WHAT IS EXPECTED: The answer must be every line of the records below that contains the word "Нагорняк", copied out.

-.-.-

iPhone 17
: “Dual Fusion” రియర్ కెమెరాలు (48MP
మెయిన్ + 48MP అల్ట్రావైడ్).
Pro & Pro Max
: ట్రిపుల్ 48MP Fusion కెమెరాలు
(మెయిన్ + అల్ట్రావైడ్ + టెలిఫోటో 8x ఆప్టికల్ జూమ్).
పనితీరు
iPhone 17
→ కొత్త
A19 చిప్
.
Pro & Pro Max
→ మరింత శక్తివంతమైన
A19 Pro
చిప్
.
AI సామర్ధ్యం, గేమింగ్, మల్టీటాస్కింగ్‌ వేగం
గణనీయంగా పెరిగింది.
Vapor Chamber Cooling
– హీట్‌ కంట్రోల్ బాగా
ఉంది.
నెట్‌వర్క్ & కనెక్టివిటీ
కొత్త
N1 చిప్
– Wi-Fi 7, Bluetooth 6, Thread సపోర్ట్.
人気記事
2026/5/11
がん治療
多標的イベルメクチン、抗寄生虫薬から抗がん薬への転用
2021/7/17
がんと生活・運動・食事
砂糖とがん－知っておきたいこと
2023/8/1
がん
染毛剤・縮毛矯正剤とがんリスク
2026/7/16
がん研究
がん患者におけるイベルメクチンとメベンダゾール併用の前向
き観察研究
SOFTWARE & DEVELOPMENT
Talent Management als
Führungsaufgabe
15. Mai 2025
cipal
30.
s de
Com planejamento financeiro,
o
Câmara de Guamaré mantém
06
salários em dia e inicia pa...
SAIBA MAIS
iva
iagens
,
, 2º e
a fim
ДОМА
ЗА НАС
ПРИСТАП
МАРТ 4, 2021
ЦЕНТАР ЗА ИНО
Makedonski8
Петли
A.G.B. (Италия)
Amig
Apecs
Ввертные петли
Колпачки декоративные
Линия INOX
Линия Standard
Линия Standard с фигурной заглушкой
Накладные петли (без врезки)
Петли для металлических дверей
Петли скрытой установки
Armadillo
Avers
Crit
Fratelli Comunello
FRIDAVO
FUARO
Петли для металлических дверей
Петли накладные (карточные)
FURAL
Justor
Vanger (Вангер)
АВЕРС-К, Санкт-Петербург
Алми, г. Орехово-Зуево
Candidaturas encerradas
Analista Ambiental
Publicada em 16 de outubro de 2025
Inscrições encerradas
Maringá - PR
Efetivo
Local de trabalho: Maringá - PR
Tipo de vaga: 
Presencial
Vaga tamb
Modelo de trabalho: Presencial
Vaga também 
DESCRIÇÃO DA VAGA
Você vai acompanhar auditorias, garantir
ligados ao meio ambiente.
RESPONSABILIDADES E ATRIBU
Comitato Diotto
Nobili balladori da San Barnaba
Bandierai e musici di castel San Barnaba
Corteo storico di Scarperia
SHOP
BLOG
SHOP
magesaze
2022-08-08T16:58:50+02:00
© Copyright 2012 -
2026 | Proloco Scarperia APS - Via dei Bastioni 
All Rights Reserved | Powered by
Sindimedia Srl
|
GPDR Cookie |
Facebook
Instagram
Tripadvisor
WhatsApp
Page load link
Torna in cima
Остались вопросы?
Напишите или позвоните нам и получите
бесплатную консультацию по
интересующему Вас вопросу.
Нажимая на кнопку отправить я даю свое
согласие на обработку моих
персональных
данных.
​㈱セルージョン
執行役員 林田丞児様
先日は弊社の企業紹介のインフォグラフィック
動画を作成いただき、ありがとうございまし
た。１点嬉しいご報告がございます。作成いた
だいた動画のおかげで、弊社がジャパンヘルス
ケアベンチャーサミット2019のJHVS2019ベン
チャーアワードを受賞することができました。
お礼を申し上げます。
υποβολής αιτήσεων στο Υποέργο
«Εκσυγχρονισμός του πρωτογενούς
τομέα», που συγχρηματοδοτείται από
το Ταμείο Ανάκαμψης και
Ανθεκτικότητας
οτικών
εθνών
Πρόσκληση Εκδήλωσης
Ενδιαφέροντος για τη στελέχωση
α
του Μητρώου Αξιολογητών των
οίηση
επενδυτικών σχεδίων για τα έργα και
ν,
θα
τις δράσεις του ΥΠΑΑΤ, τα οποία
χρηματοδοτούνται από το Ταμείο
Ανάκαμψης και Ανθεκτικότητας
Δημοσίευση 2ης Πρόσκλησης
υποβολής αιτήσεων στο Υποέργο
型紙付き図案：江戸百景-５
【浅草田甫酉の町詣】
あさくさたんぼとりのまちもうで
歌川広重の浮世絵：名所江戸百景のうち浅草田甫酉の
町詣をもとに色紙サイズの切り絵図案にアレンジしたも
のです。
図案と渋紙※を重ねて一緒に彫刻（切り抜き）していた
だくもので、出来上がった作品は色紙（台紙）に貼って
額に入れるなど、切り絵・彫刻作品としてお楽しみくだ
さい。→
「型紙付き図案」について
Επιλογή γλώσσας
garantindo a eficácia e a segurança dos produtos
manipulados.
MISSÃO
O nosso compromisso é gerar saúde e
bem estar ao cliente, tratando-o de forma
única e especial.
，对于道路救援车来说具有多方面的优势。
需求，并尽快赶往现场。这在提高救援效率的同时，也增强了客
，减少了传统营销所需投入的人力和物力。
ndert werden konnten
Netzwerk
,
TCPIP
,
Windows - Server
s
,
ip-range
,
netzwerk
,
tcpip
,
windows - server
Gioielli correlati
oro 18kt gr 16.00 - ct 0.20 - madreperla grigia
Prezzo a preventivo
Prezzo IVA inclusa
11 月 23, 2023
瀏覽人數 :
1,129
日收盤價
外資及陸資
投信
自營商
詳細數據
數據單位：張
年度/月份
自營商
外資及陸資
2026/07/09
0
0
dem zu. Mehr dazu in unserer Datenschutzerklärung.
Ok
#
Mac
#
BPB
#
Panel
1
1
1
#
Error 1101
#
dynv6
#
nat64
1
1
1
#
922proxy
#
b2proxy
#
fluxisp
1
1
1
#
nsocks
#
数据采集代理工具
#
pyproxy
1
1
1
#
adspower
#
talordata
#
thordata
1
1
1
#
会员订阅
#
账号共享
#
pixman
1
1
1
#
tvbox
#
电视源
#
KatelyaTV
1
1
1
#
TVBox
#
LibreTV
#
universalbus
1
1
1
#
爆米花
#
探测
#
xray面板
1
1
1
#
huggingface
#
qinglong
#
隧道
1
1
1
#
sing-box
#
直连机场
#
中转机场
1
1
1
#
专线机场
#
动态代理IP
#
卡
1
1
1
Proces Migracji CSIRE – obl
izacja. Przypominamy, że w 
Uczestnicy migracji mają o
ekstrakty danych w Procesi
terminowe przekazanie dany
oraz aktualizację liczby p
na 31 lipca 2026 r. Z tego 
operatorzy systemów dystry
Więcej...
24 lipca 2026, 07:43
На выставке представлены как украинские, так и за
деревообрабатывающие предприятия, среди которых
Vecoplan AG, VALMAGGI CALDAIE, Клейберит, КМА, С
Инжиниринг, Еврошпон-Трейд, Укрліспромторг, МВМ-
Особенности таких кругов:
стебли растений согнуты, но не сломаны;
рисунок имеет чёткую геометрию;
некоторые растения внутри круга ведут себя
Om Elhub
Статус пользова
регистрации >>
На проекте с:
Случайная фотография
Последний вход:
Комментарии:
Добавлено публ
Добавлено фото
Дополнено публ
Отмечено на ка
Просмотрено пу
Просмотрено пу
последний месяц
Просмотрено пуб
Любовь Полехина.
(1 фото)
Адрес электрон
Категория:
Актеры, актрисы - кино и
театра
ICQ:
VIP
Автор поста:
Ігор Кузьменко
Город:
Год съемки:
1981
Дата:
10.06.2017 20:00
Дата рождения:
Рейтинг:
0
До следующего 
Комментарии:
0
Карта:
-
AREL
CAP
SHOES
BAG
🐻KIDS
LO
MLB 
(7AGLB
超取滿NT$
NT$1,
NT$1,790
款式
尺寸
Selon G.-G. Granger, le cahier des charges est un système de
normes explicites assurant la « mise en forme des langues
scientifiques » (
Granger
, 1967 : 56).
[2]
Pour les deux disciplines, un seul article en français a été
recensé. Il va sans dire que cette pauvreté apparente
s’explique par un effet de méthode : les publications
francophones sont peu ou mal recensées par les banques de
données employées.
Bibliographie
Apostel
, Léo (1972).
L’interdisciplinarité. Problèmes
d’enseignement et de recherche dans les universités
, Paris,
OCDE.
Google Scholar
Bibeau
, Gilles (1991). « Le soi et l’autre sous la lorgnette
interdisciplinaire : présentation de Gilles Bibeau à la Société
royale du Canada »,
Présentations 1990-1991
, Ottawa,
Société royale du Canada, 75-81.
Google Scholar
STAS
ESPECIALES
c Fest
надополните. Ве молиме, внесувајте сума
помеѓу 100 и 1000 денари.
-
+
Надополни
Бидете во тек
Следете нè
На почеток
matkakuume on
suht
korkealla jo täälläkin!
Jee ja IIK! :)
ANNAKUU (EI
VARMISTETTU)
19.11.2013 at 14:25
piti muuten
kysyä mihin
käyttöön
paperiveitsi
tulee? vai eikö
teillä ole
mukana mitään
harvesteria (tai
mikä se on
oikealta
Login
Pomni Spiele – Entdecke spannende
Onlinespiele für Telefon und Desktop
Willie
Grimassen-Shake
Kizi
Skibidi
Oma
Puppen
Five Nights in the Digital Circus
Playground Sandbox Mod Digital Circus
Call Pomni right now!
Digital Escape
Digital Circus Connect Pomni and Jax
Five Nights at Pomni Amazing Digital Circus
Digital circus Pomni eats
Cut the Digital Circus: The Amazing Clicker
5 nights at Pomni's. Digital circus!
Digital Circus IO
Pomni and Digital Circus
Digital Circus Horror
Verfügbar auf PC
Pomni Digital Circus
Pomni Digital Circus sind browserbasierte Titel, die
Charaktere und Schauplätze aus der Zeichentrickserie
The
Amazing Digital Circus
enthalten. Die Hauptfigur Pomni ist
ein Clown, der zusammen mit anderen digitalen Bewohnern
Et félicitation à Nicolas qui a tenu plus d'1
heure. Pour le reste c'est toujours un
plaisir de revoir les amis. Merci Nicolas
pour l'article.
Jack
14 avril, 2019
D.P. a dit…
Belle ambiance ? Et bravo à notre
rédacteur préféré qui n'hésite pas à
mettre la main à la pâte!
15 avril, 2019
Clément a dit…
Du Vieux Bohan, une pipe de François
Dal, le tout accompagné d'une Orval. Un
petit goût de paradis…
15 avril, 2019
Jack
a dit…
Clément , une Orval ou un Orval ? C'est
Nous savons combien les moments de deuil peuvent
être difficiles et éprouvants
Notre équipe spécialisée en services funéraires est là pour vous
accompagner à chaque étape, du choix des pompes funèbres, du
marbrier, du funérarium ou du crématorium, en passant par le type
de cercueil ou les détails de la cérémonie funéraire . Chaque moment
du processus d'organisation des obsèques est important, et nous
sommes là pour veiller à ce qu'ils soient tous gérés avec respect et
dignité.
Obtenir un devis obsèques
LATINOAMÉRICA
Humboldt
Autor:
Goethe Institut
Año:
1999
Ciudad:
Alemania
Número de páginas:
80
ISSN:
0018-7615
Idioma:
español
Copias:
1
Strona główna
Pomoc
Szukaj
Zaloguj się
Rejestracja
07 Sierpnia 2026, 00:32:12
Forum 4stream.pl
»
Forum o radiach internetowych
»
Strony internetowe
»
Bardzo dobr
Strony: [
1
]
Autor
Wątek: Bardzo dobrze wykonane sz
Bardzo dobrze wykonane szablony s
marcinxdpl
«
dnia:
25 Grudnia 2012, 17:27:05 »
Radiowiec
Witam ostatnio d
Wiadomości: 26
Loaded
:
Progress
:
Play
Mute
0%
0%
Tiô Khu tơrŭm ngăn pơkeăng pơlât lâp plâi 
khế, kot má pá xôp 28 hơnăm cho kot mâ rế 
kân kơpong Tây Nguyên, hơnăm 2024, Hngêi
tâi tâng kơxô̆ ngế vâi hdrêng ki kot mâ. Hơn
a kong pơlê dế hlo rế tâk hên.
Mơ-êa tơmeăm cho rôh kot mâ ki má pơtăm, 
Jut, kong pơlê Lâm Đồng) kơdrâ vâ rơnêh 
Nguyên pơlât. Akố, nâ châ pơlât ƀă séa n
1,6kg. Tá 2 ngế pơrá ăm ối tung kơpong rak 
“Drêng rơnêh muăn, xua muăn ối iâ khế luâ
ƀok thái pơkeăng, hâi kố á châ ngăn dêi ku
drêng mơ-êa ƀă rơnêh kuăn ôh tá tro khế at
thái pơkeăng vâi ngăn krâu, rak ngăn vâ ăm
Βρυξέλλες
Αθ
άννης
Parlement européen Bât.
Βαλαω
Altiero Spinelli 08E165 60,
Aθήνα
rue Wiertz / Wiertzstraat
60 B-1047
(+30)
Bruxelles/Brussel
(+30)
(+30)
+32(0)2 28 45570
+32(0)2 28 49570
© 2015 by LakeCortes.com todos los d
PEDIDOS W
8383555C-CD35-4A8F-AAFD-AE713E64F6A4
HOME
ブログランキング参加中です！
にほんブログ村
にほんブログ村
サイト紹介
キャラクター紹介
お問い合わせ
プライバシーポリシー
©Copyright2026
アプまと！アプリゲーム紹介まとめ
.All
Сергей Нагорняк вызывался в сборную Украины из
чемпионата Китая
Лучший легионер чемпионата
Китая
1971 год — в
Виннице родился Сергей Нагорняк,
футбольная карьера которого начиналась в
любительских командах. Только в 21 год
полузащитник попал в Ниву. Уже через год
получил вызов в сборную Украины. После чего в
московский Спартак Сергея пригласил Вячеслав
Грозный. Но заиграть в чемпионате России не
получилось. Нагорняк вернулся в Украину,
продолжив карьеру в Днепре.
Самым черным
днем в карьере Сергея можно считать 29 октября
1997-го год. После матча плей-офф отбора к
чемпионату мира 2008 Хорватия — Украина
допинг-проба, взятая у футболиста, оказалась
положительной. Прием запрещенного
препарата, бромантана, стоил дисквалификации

-.-.-

EXERCISE OUTPUT:
Сергей Нагорняк вызывался в сборную Украины из
Виннице родился Сергей Нагорняк,
получилось. Нагорняк вернулся в Украину,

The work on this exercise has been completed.